Fine Tuning LLMs with Unsloth.ai
Fine-Tuning LLMs with UNS Sloth: 5x Faster with 70% Less Memory
In the rapidly evolving landscape of AI development, efficient fine-tuning of large language models has become a critical bottleneck. Today, I'm excited to introduce you to **UNS Sloth**, a groundbreaking tool that's revolutionizing how we fine-tune models like Mistral, Gemma, and LLaMA 2.
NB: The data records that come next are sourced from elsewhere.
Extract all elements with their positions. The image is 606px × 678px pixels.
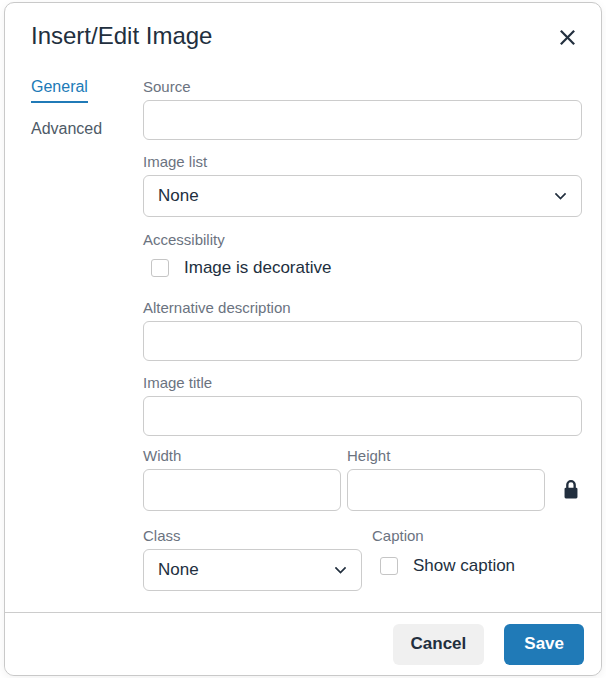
tab-advanced-label: Advanced [31, 119, 102, 143]
image-title-field: Image title [143, 373, 582, 436]
dialog-footer: Cancel Save [5, 612, 601, 675]
accessibility-group: Accessibility Image is decorative [143, 230, 582, 278]
chevron-down-icon [332, 562, 349, 579]
height-label: Height [347, 446, 545, 465]
image-is-decorative-checkbox[interactable] [151, 259, 169, 277]
height-input[interactable] [347, 469, 545, 511]
source-input[interactable] [143, 100, 582, 140]
dialog-body: General Advanced Source Image list None [5, 51, 601, 591]
image-list-label: Image list [143, 152, 582, 171]
class-select[interactable]: None [143, 549, 362, 591]
image-title-label: Image title [143, 373, 582, 392]
dialog-header: Insert/Edit Image [5, 3, 601, 51]
close-button[interactable] [549, 19, 585, 55]
dialog-title: Insert/Edit Image [31, 21, 212, 51]
image-list-selected-value: None [158, 186, 199, 206]
dimensions-row: Width Height [143, 446, 582, 511]
image-list-field: Image list None [143, 152, 582, 217]
close-icon [558, 28, 577, 47]
class-label: Class [143, 526, 362, 545]
width-field: Width [143, 446, 341, 511]
show-caption-label: Show caption [413, 556, 515, 576]
constrain-proportions-button[interactable] [560, 469, 582, 511]
tab-nav: General Advanced [31, 77, 143, 591]
tab-advanced[interactable]: Advanced [31, 119, 143, 143]
lock-icon [562, 479, 580, 501]
decorative-checkbox-row: Image is decorative [143, 258, 582, 278]
general-form: Source Image list None Accessibility Ima… [143, 77, 582, 591]
source-field: Source [143, 77, 582, 140]
show-caption-checkbox-row: Show caption [372, 556, 582, 576]
tab-general[interactable]: General [31, 77, 143, 103]
alt-description-field: Alternative description [143, 298, 582, 361]
caption-group: Caption Show caption [372, 526, 582, 576]
width-label: Width [143, 446, 341, 465]
chevron-down-icon [552, 188, 569, 205]
height-field: Height [347, 446, 545, 511]
image-title-input[interactable] [143, 396, 582, 436]
image-list-select[interactable]: None [143, 175, 582, 217]
width-input[interactable] [143, 469, 341, 511]
show-caption-checkbox[interactable] [380, 557, 398, 575]
alt-description-input[interactable] [143, 321, 582, 361]
tab-general-label: General [31, 77, 88, 103]
save-button[interactable]: Save [504, 624, 584, 665]
constrain-proportions-col [545, 446, 582, 511]
class-selected-value: None [158, 560, 199, 580]
caption-label: Caption [372, 526, 582, 545]
insert-edit-image-dialog: Insert/Edit Image General Advanced Sourc… [4, 2, 602, 676]
source-label: Source [143, 77, 582, 96]
alt-description-label: Alternative description [143, 298, 582, 317]
cancel-button[interactable]: Cancel [393, 624, 485, 665]
accessibility-label: Accessibility [143, 230, 582, 249]
image-is-decorative-label: Image is decorative [184, 258, 331, 278]
class-field: Class None [143, 526, 362, 591]
class-caption-row: Class None Caption Show caption [143, 526, 582, 591]
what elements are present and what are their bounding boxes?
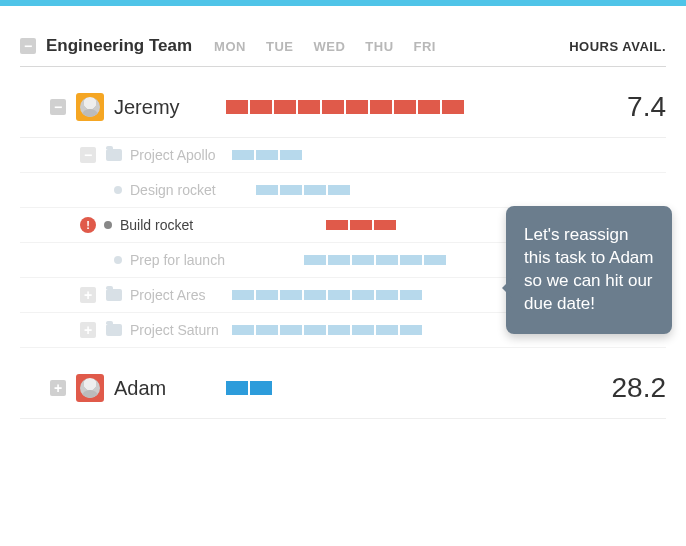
day-header: WED [313, 39, 345, 54]
task-dot-icon [104, 221, 112, 229]
folder-icon [106, 149, 122, 161]
task-name-col: Project Saturn [106, 322, 232, 338]
project-label: Project Ares [130, 287, 205, 303]
task-label: Build rocket [120, 217, 193, 233]
day-header: FRI [414, 39, 436, 54]
task-row[interactable]: Design rocket [20, 173, 666, 208]
task-name-col: Design rocket [114, 182, 232, 198]
task-name-col: Build rocket [104, 217, 230, 233]
team-title: Engineering Team [46, 36, 192, 56]
avatar-image [80, 378, 100, 398]
hours-available-value: 28.2 [586, 372, 666, 404]
project-label: Project Apollo [130, 147, 216, 163]
workload-bar [226, 98, 586, 116]
folder-icon [106, 289, 122, 301]
collapse-project-toggle[interactable]: + [80, 322, 96, 338]
collapse-project-toggle[interactable]: − [80, 147, 96, 163]
task-name-col: Project Ares [106, 287, 232, 303]
day-header: MON [214, 39, 246, 54]
task-bar [232, 185, 666, 195]
collapse-project-toggle[interactable]: + [80, 287, 96, 303]
member-name-col: Jeremy [76, 93, 226, 121]
workload-bar [226, 379, 586, 397]
task-dot-icon [114, 186, 122, 194]
day-header: THU [365, 39, 393, 54]
collapse-team-toggle[interactable]: − [20, 38, 36, 54]
header-row: − Engineering Team MON TUE WED THU FRI H… [20, 6, 666, 67]
task-dot-icon [114, 256, 122, 264]
avatar-image [80, 97, 100, 117]
day-header: TUE [266, 39, 294, 54]
task-label: Design rocket [130, 182, 216, 198]
avatar[interactable] [76, 374, 104, 402]
task-name-col: Prep for launch [114, 252, 232, 268]
day-headers: MON TUE WED THU FRI [214, 39, 436, 54]
member-name: Adam [114, 377, 166, 400]
member-row-jeremy[interactable]: − Jeremy 7.4 [20, 67, 666, 138]
hours-available-value: 7.4 [586, 91, 666, 123]
hours-available-header: HOURS AVAIL. [569, 39, 666, 54]
page-container: − Engineering Team MON TUE WED THU FRI H… [0, 6, 686, 419]
tooltip-text: Let's reassign this task to Adam so we c… [524, 225, 653, 313]
avatar[interactable] [76, 93, 104, 121]
member-row-adam[interactable]: + Adam 28.2 [20, 348, 666, 419]
collapse-member-toggle[interactable]: − [50, 99, 66, 115]
task-label: Prep for launch [130, 252, 225, 268]
alert-icon: ! [80, 217, 96, 233]
project-label: Project Saturn [130, 322, 219, 338]
task-name-col: Project Apollo [106, 147, 232, 163]
expand-member-toggle[interactable]: + [50, 380, 66, 396]
member-name-col: Adam [76, 374, 226, 402]
folder-icon [106, 324, 122, 336]
task-bar [232, 150, 666, 160]
project-row[interactable]: − Project Apollo [20, 138, 666, 173]
member-name: Jeremy [114, 96, 180, 119]
reassign-tooltip: Let's reassign this task to Adam so we c… [506, 206, 672, 334]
## Why UnSloth.ai Is a Game-Changer
UNS Sloth offers several impressive advantages over traditional fine-tuning methods:
- **5x faster** fine-tuning process
- **70% less memory** consumption
- **Zero loss in accuracy** compared to standard methods
- **Cross-platform support** for Linux and Windows (via WSL)
- **Flexible quantization options**: 4-bit, 16-bit, QLoRA, and LoRA fine-tuning
- **Outperforms Hugging Face** by 2x in benchmarks across multiple datasets
Step-by-Step Tutorial: Fine-Tuning Mistral-7B
In this tutorial, I'll walk you through how to fine-tune the Mistral 7B parameter model using the OIG (OpenInstruct Generated) dataset for instruction following. We'll see the dramatic difference in the model's responses before and after fine-tuning.
Before We Start
Let's look at a quick example of what we're trying to achieve:
**Before fine-tuning:**
When asked "What are the tips for a successful business plan?", the model gives a continuous, often rambling response.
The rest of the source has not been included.